# Bounding box prediction data:
--------------------------------
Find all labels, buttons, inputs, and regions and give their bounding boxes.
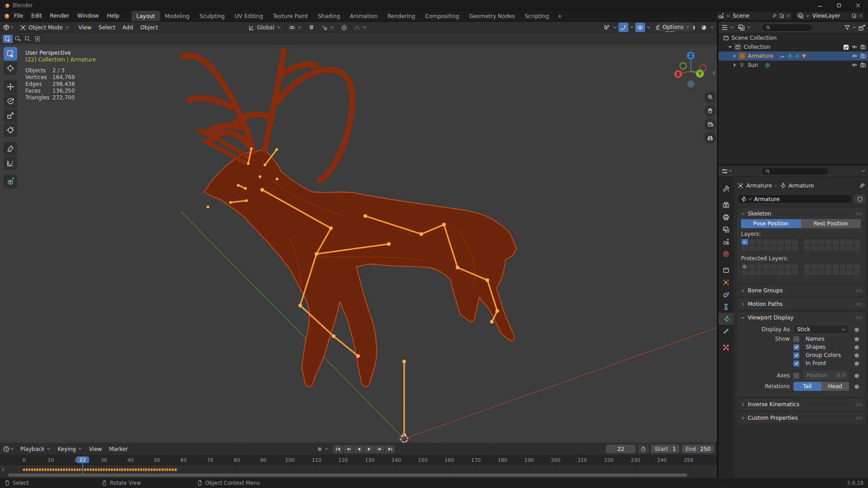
layer-cell[interactable] <box>804 245 811 251</box>
custom-properties-panel[interactable]: Custom Properties <box>737 413 865 423</box>
fake-user-shield-button[interactable] <box>854 194 865 204</box>
outliner-row-collection[interactable]: Collection <box>718 42 868 52</box>
outliner-row-scene-collection[interactable]: Scene Collection <box>718 33 868 42</box>
menu-add[interactable]: Add <box>119 23 137 32</box>
disclosure-right-icon[interactable] <box>734 54 736 58</box>
layer-cell[interactable] <box>818 239 825 245</box>
remove-viewlayer-icon[interactable] <box>859 14 863 18</box>
tab-modeling[interactable]: Modeling <box>160 11 195 21</box>
timeline-ruler[interactable]: 0102030405060708090100110120130140150160… <box>0 455 717 465</box>
pin-icon[interactable] <box>859 183 865 189</box>
viewlayer-selector[interactable]: ViewLayer <box>795 11 865 20</box>
layer-cell[interactable] <box>840 263 846 269</box>
layer-cell[interactable] <box>804 239 811 245</box>
jump-to-start-button[interactable] <box>333 445 343 453</box>
layer-cell[interactable] <box>854 239 860 245</box>
layer-cell[interactable] <box>840 239 846 245</box>
layer-cell[interactable] <box>811 270 817 276</box>
layer-cell[interactable] <box>756 239 763 245</box>
layer-cell[interactable] <box>825 239 832 245</box>
editor-type-outliner-icon[interactable] <box>721 24 728 31</box>
timeline-body[interactable]: 0102030405060708090100110120130140150160… <box>0 455 717 478</box>
tab-view-layer[interactable] <box>718 223 734 235</box>
animate-dot[interactable]: ● <box>853 360 861 366</box>
tab-geometry-nodes[interactable]: Geometry Nodes <box>464 11 520 21</box>
tab-constraints[interactable] <box>718 300 734 313</box>
pose-position-button[interactable]: Pose Position <box>741 219 801 228</box>
hide-eye-icon[interactable] <box>851 44 858 50</box>
region-expand-arrow[interactable] <box>1 467 5 472</box>
tab-object-data[interactable] <box>718 313 734 325</box>
layer-cell[interactable] <box>749 239 755 245</box>
layer-cell[interactable] <box>792 263 798 269</box>
layer-cell[interactable] <box>818 263 825 269</box>
animate-dot[interactable]: ● <box>853 344 861 350</box>
layer-cell[interactable] <box>846 263 853 269</box>
layer-cell[interactable] <box>784 245 791 251</box>
layer-cell[interactable] <box>777 239 784 245</box>
pan-button[interactable] <box>704 105 716 117</box>
new-scene-icon[interactable] <box>779 13 784 19</box>
rest-position-button[interactable]: Rest Position <box>801 219 861 228</box>
motion-paths-panel[interactable]: Motion Paths <box>737 299 865 310</box>
tab-output[interactable] <box>718 211 734 223</box>
bone-groups-panel[interactable]: Bone Groups <box>737 285 865 296</box>
editor-type-timeline-icon[interactable] <box>3 446 10 453</box>
layer-cell[interactable] <box>825 263 832 269</box>
tab-scripting[interactable]: Scripting <box>520 11 554 21</box>
layer-cell[interactable] <box>792 239 798 245</box>
tab-animation[interactable]: Animation <box>345 11 382 21</box>
head-button[interactable]: Head <box>821 382 849 391</box>
armature-name-field[interactable]: Armature <box>737 194 853 204</box>
checkbox-in-front[interactable] <box>793 361 799 366</box>
select-mode-subtract-button[interactable] <box>23 35 33 43</box>
layer-cell[interactable] <box>777 245 784 251</box>
tab-physics[interactable] <box>718 288 734 300</box>
layer-cell[interactable] <box>811 245 817 251</box>
breadcrumb-data[interactable]: Armature <box>788 183 814 189</box>
menu-playback[interactable]: Playback <box>17 445 54 454</box>
tab-tool[interactable] <box>718 183 734 195</box>
snap-target-dropdown[interactable] <box>318 23 337 32</box>
select-mode-extend-button[interactable] <box>13 35 23 43</box>
filter-icon[interactable] <box>844 24 850 31</box>
3d-viewport[interactable]: Object Mode ViewSelectAddObject Global <box>0 22 717 443</box>
layer-cell[interactable] <box>763 239 769 245</box>
keyframe-band[interactable] <box>0 465 717 474</box>
select-mode-new-button[interactable] <box>3 35 13 43</box>
layer-cell[interactable] <box>818 270 825 276</box>
tab-bone[interactable] <box>718 325 734 337</box>
timeline-scrollbar[interactable] <box>8 474 687 477</box>
layer-cell[interactable] <box>854 263 860 269</box>
chevron-down-icon[interactable] <box>861 169 865 173</box>
outliner-search[interactable] <box>762 23 812 32</box>
animate-dot[interactable]: ● <box>853 383 861 389</box>
display-as-dropdown[interactable]: Stick <box>793 325 849 334</box>
tool-rotate[interactable] <box>4 94 17 108</box>
layer-cell[interactable] <box>832 263 839 269</box>
layer-cell[interactable] <box>854 270 860 276</box>
layer-cell[interactable] <box>763 263 769 269</box>
menu-marker[interactable]: Marker <box>105 445 131 454</box>
menu-select[interactable]: Select <box>95 23 119 32</box>
layer-cell[interactable] <box>832 245 839 251</box>
show-object-types-toggle[interactable] <box>602 23 612 32</box>
breadcrumb-object[interactable]: Armature <box>746 183 772 189</box>
drag-handle-icon[interactable] <box>855 211 862 217</box>
play-reverse-button[interactable] <box>354 445 363 453</box>
unlink-scene-icon[interactable] <box>786 14 791 18</box>
tool-scale[interactable] <box>4 109 17 122</box>
outliner-row-armature[interactable]: Armature <box>718 52 868 61</box>
current-frame-badge[interactable]: 22 <box>76 456 89 463</box>
pivot-point-dropdown[interactable] <box>286 23 305 32</box>
properties-search-input[interactable] <box>772 169 817 174</box>
layer-cell[interactable] <box>777 270 784 276</box>
tab-layout[interactable]: Layout <box>132 11 160 21</box>
layer-cell[interactable] <box>749 245 755 251</box>
display-mode-icon[interactable] <box>738 24 745 31</box>
blender-menu-icon[interactable] <box>3 12 10 19</box>
layer-cell[interactable] <box>749 263 755 269</box>
auto-key-record-icon[interactable] <box>316 446 323 452</box>
play-button[interactable] <box>364 445 374 453</box>
menu-edit[interactable]: Edit <box>27 11 46 21</box>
--------------------------------
# PROBLEM TO WORK ON:
Every line of the records above where the string "bone" is found should be copied.

# OUTPUT BELOW:
bone-groups-panel[interactable]: Bone Groups <box>737 285 865 296</box>
tab-bone[interactable] <box>718 325 734 337</box>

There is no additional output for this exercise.